───── DATA RECORDS ─────

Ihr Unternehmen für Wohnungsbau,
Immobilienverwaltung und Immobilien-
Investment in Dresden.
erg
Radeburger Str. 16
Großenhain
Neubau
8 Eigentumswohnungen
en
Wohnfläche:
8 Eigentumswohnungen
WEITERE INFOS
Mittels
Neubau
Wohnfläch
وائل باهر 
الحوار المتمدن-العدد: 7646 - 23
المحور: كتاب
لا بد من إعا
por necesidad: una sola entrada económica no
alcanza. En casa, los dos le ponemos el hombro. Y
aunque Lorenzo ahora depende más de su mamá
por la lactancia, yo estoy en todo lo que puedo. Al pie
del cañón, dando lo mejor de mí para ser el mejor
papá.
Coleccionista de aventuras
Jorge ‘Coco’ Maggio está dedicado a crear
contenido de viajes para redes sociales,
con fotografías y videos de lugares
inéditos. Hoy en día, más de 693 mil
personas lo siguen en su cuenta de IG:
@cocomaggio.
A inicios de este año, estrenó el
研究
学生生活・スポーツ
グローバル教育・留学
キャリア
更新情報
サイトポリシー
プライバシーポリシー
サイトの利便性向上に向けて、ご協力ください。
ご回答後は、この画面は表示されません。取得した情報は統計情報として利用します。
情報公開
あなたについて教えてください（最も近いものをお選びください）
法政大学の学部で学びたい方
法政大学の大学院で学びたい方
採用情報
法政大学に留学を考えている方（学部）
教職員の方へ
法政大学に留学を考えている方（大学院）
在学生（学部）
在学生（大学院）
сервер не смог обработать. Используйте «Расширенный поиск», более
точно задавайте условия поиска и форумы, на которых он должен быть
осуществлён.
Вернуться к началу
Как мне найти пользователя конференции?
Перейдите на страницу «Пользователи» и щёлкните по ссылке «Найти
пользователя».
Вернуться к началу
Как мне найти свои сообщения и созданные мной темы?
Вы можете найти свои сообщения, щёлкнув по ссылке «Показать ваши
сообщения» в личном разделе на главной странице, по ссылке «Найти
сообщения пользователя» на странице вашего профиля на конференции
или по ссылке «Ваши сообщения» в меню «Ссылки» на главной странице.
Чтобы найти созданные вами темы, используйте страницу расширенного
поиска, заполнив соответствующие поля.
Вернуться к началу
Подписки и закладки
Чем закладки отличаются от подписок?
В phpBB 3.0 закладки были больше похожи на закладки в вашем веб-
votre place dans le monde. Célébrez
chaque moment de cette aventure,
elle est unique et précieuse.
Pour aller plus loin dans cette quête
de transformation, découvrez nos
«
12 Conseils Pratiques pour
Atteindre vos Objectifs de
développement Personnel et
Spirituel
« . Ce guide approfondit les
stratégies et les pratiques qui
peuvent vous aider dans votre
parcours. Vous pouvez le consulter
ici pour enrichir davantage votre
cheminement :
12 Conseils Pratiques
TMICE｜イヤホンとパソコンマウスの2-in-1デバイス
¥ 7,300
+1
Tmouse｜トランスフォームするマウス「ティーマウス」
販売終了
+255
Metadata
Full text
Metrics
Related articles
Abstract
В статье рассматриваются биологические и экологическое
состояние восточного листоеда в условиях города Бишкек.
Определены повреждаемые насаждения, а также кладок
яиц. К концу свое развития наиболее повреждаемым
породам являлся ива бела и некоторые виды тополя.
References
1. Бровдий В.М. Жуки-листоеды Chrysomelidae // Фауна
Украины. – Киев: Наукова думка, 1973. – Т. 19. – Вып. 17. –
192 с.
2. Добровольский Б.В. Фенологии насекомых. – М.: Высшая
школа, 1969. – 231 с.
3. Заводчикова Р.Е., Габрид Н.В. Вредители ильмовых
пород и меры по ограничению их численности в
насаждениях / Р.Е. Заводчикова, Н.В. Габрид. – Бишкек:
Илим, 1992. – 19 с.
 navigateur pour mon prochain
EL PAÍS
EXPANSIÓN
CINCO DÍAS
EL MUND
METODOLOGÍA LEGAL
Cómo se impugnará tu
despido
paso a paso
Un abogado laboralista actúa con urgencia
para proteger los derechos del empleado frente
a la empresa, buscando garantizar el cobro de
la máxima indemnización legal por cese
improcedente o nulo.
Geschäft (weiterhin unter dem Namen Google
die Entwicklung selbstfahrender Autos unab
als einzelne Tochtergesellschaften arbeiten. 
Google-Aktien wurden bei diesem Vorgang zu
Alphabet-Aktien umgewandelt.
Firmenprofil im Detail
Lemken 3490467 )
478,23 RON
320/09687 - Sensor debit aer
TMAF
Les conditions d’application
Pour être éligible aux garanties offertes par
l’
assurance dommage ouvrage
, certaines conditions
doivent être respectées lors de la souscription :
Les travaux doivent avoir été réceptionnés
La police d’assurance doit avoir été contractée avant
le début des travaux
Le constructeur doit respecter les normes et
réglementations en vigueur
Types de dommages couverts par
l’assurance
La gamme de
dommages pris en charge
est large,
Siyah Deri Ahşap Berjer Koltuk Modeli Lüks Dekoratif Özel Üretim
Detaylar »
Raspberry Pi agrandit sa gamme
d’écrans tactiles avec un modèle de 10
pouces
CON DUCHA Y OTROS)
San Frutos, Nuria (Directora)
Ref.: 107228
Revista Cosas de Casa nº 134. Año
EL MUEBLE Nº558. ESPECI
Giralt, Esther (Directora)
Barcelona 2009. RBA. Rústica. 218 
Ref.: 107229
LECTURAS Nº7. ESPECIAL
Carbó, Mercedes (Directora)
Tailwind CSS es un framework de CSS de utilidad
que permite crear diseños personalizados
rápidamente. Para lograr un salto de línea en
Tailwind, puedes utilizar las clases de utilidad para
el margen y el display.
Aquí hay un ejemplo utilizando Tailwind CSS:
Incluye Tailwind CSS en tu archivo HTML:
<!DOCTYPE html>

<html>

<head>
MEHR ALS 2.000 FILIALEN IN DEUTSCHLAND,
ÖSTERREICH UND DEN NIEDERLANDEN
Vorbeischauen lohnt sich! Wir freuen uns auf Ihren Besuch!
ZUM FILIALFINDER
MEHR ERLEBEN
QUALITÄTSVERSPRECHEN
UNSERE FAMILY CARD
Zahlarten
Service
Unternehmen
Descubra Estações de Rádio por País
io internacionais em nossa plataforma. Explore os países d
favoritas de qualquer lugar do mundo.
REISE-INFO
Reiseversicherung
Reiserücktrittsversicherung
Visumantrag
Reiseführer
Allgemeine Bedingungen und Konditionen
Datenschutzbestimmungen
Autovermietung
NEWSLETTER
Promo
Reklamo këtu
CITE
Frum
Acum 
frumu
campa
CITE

─────

WHAT TO WORK ON
Only the lines from the one containing "d’écrans tactiles avec un modèle de 10" through the last line of the records above are to be reproduced, exactly and with both ends included.

WRITTEN SOLUTION
d’écrans tactiles avec un modèle de 10
pouces
CON DUCHA Y OTROS)
San Frutos, Nuria (Directora)
Ref.: 107228
Revista Cosas de Casa nº 134. Año
EL MUEBLE Nº558. ESPECI
Giralt, Esther (Directora)
Barcelona 2009. RBA. Rústica. 218 
Ref.: 107229
LECTURAS Nº7. ESPECIAL
Carbó, Mercedes (Directora)
Tailwind CSS es un framework de CSS de utilidad
que permite crear diseños personalizados
rápidamente. Para lograr un salto de línea en
Tailwind, puedes utilizar las clases de utilidad para
el margen y el display.
Aquí hay un ejemplo utilizando Tailwind CSS:
Incluye Tailwind CSS en tu archivo HTML:
<!DOCTYPE html>

<html>

<head>
MEHR ALS 2.000 FILIALEN IN DEUTSCHLAND,
ÖSTERREICH UND DEN NIEDERLANDEN
Vorbeischauen lohnt sich! Wir freuen uns auf Ihren Besuch!
ZUM FILIALFINDER
MEHR ERLEBEN
QUALITÄTSVERSPRECHEN
UNSERE FAMILY CARD
Zahlarten
Service
Unternehmen
Descubra Estações de Rádio por País
io internacionais em nossa plataforma. Explore os países d
favoritas de qualquer lugar do mundo.
REISE-INFO
Reiseversicherung
Reiserücktrittsversicherung
Visumantrag
Reiseführer
Allgemeine Bedingungen und Konditionen
Datenschutzbestimmungen
Autovermietung
NEWSLETTER
Promo
Reklamo këtu
CITE
Frum
Acum 
frumu
campa
CITE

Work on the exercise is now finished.